Quickstart: Cayley as an Application


#1

Quickstart as Application (an overview)

Getting Started

This guide will take you through starting a persistent graph based on the provided data, with some hints for each backend.

Grab the latest release binary and extract it wherever you like.

If you prefer to build from source, see Contributing.md which has instructions.•

Initialize A Graph

Now that Cayley is downloaded (or built), let’s create our database. init is the subcommand to set up a database and the right indices.

You can set up a full configuration file if you’d prefer, but it will also work from the command line.

Examples for each backend:

  • leveldb: ./cayley init --db=leveldb --dbpath=/tmp/moviedb – where /tmp/moviedb is the path you’d like to store your data.
  • bolt: ./cayley init --db=bolt --dbpath=/tmp/moviedb – where /tmp/moviedb is the filename where you’d like to store your data.
  • mongo: ./cayley init --db=mongo --dbpath="<HOSTNAME>:<PORT>" – where HOSTNAME and PORT point to your Mongo instance.
  • sql: ./cayley init --db=sql --dbpath="postgres://[USERNAME:PASSWORD@]HOST[:PORT]/DATABASE_NAME?sslmode=disable" – where HOSTNAME, PORT and DATABASE_NAME point to your PostgreSQL database and USERNAME, PASSWORD have write access. The value of the dbpath flag is a ››› connection string of parameters from pq. See https://godoc.org/github.com/lib/pq for more information.

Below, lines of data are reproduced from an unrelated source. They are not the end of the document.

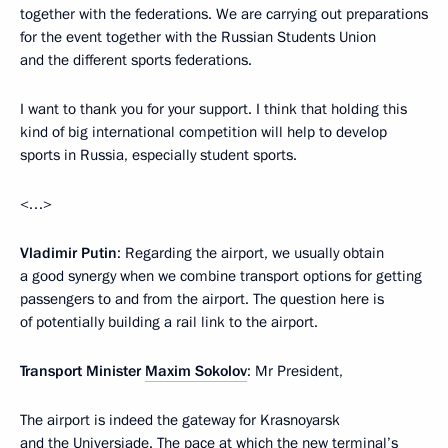
together with the federations. We are carrying out preparations
for the event together with the Russian Students Union
and the different sports federations.
I want to thank you for your support. I think that holding this
kind of big international competition will help to develop
sports in Russia, especially student sports.
<…>
Vladimir Putin
: Regarding the airport, we usually obtain
a good synergy when we combine transport options for getting
passengers to and from the airport. The question here is
of potentially building a rail link to the airport.
Transport Minister
Maxim Sokolov
: Mr President,
The airport is indeed the gateway for Krasnoyarsk
and the Universiade. The pace at which the new terminal’s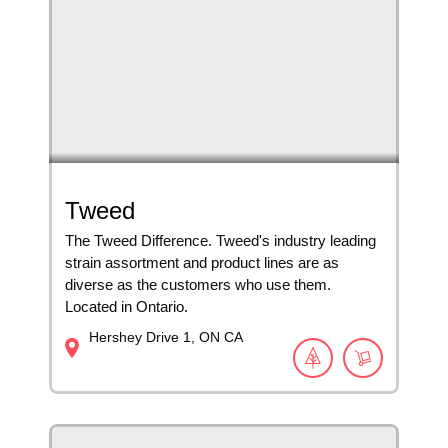
Tweed
The Tweed Difference. Tweed's industry leading
strain assortment and product lines are as
diverse as the customers who use them.
Located in Ontario.
Hershey Drive
1
ON
CA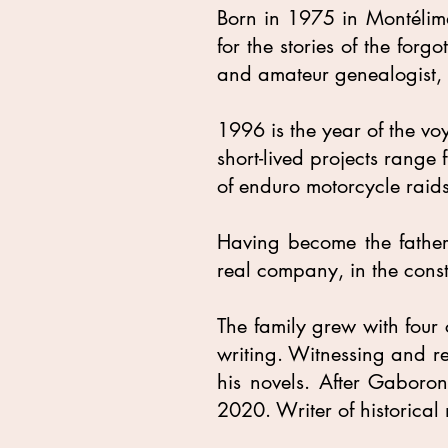
Born in 1975 in Montélim
for the stories of the forg
and amateur genealogist, 
1996 is the year of the vo
short-lived projects range
of enduro motorcycle raids
Having become the father o
real company, in the cons
The family grew with four 
writing. Witnessing and rev
his novels. After Gaboron
2020. Writer of historical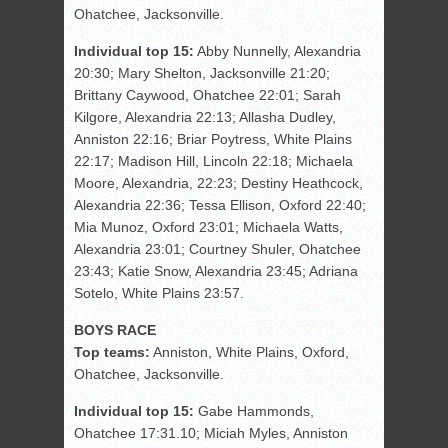
Ohatchee, Jacksonville.
Individual top 15:
Abby Nunnelly, Alexandria
20:30; Mary Shelton, Jacksonville 21:20;
Brittany Caywood, Ohatchee 22:01; Sarah
Kilgore, Alexandria 22:13; Allasha Dudley,
Anniston 22:16; Briar Poytress, White Plains
22:17; Madison Hill, Lincoln 22:18; Michaela
Moore, Alexandria, 22:23; Destiny Heathcock,
Alexandria 22:36; Tessa Ellison, Oxford 22:40;
Mia Munoz, Oxford 23:01; Michaela Watts,
Alexandria 23:01; Courtney Shuler, Ohatchee
23:43; Katie Snow, Alexandria 23:45; Adriana
Sotelo, White Plains 23:57.
BOYS RACE
Top teams:
Anniston, White Plains, Oxford,
Ohatchee, Jacksonville.
Individual top 15:
Gabe Hammonds,
Ohatchee 17:31.10; Miciah Myles, Anniston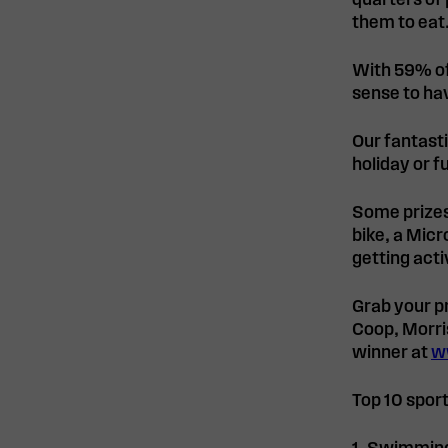
quarters of 
them to eat
With 59% of
sense to ha
Our fantast
holiday or f
Some prizes 
bike, a Micr
getting acti
Grab your p
Coop, Morri
winner at
w
Top 10 sport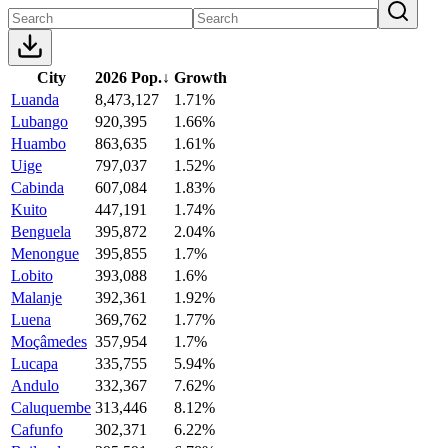
City
2026 Pop.
↓
Growth
Luanda
8,473,127
1.71%
Lubango
920,395
1.66%
Huambo
863,635
1.61%
Uige
797,037
1.52%
Cabinda
607,084
1.83%
Kuito
447,191
1.74%
Benguela
395,872
2.04%
Menongue
395,855
1.7%
Lobito
393,088
1.6%
Malanje
392,361
1.92%
Luena
369,762
1.77%
Moçâmedes
357,954
1.7%
Lucapa
335,755
5.94%
Andulo
332,367
7.62%
Caluquembe
313,446
8.12%
Cafunfo
302,371
6.22%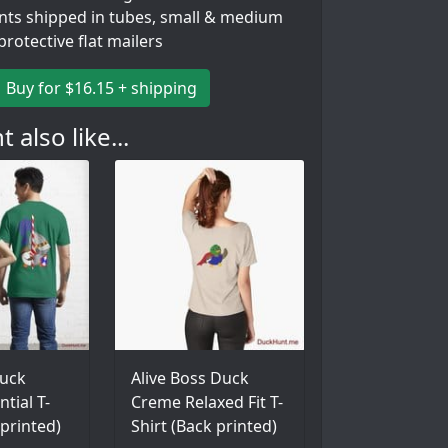
ints shipped in tubes, small & medium
 protective flat mailers
Buy for $16.15 + shipping
 also like...
uck
Alive Boss Duck
tial T-
Creme Relaxed Fit T-
 printed)
Shirt (Back printed)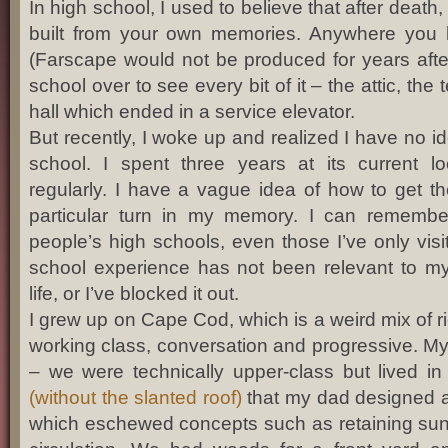
In high school, I used to believe that after death,
built from your own memories. Anywhere you 
(Farscape would not be produced for years after
school over to see every bit of it – the attic, the
hall which ended in a service elevator.
But recently, I woke up and realized I have no i
school. I spent three years at its current l
regularly. I have a vague idea of how to get th
particular turn in my memory. I can remembe
people’s high schools, even those I’ve only vis
school experience has not been relevant to my
life, or I’ve blocked it out.
I grew up on Cape Cod, which is a weird mix of ri
working class, conversation and progressive. My 
– we were technically upper-class but lived i
(without the slanted roof)
that my dad designed as
which eschewed concepts such as retaining sunli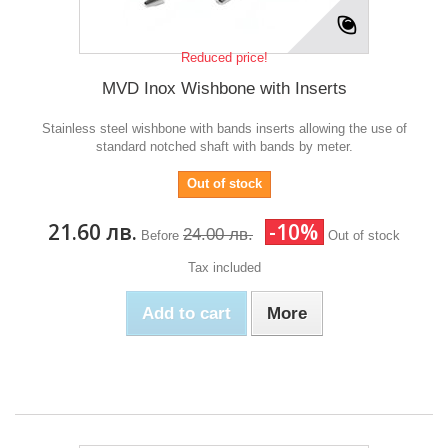
Reduced price!
MVD Inox Wishbone with Inserts
Stainless steel wishbone with bands inserts allowing the use of
standard notched shaft with bands by meter.
Out of stock
21.60 лв.
-10%
24.00 лв.
Before
Out of stock
Tax included
Add to cart
More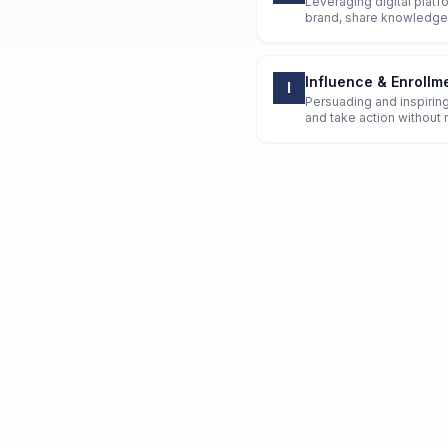
Leveraging digital platfo
brand, share knowledge
Influence & Enrollm
I
Persuading and inspirin
and take action without r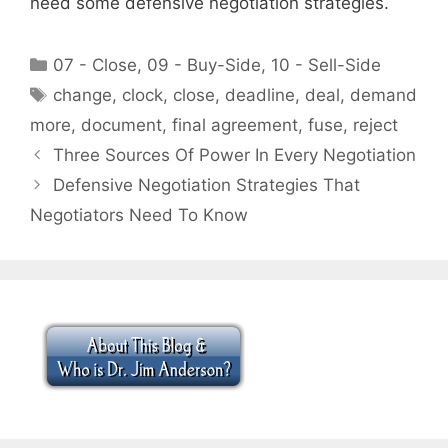
need some defensive negotiation strategies.
Categories
07 - Close
,
09 - Buy-Side
,
10 - Sell-Side
Tags
change
,
clock
,
close
,
deadline
,
deal
,
demand
more
,
document
,
final agreement
,
fuse
,
reject
Three Sources Of Power In Every Negotiation
Defensive Negotiation Strategies That
Negotiators Need To Know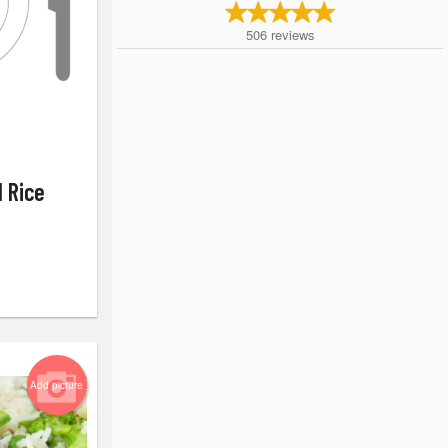
506
reviews
d Rice
Add picture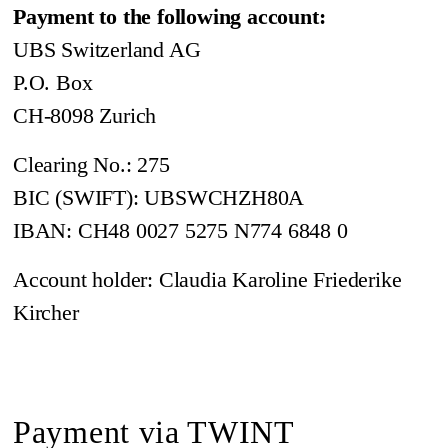
Payment to the following account:
UBS Switzerland AG
P.O. Box
CH-8098 Zurich
Clearing No.: 275
BIC (SWIFT): UBSWCHZH80A
IBAN: CH48 0027 5275 N774 6848 0
Account holder: Claudia Karoline Friederike
Kircher
Payment via TWINT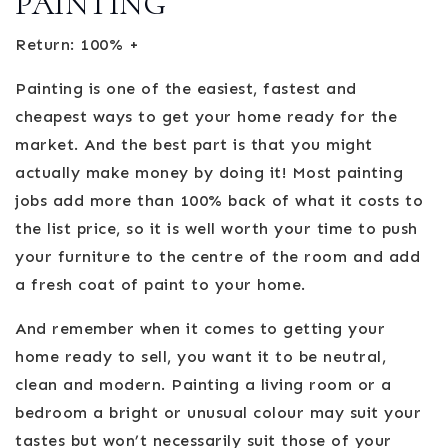
PAINTING
Return: 100% +
Painting is one of the easiest, fastest and
cheapest ways to get your home ready for the
market. And the best part is that you might
actually make money by doing it! Most painting
jobs add more than 100% back of what it costs to
the list price, so it is well worth your time to push
your furniture to the centre of the room and add
a fresh coat of paint to your home.
And remember when it comes to getting your
home ready to sell, you want it to be neutral,
clean and modern. Painting a living room or a
bedroom a bright or unusual colour may suit your
tastes but won’t necessarily suit those of your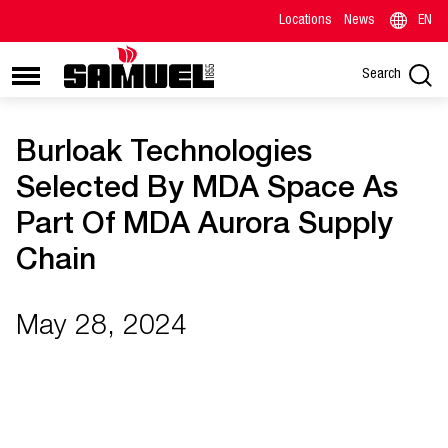
Locations
News
EN
Search
Burloak Technologies
Selected By MDA Space As
Part Of MDA Aurora Supply
Chain
May 28, 2024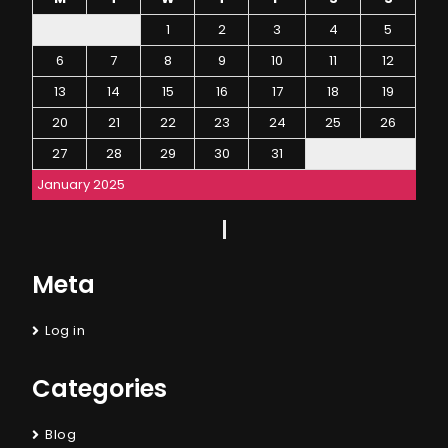
1
2
3
4
5
6
7
8
9
10
11
12
13
14
15
16
17
18
19
20
21
22
23
24
25
26
27
28
29
30
31
January 2025
Meta
Log in
Categories
Blog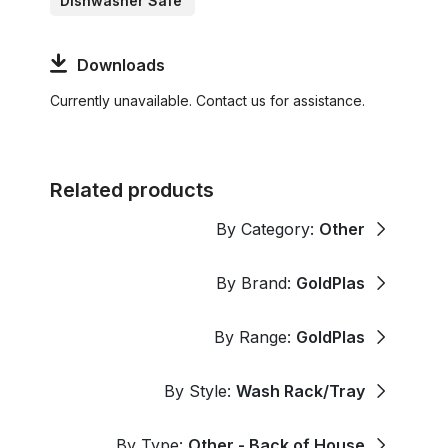
Dishwasher Safe
Downloads
Currently unavailable. Contact us for assistance.
Related products
By Category:
Other
By Brand:
GoldPlas
By Range:
GoldPlas
By Style:
Wash Rack/Tray
By Type:
Other - Back of House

Those two options (db and dbpath) are always going to be present. If you feel like not repeating yourself, setting up a configuration file for your backend might be something to do now. There’s an example file, cayley.cfg.example in the root directory.

You can repeat the --db and --dbpath flags from here forward instead of the config flag, but let’s assume you created cayley.cfg.overview

Load Data Into A Graph

First we load the data.

./cayley load --config=cayley.cfg.overview --quads=data/testdata.nq

And wait. It will load. If you’d like to watch it load, you can run

./cayley load --config=cayley.cfg.overview --quads=data/testdata.nq --alsologtostderr

And watch the log output go by.

Connect a REPL To Your Graph

Now it’s loaded. We can use Cayley now to connect to the graph. As you might have guessed, that command is:

./cayley repl --config=cayley.cfg.overview

Where you’ll be given a cayley> prompt. It’s expecting Gremlin/JS, but that can also be configured with a flag.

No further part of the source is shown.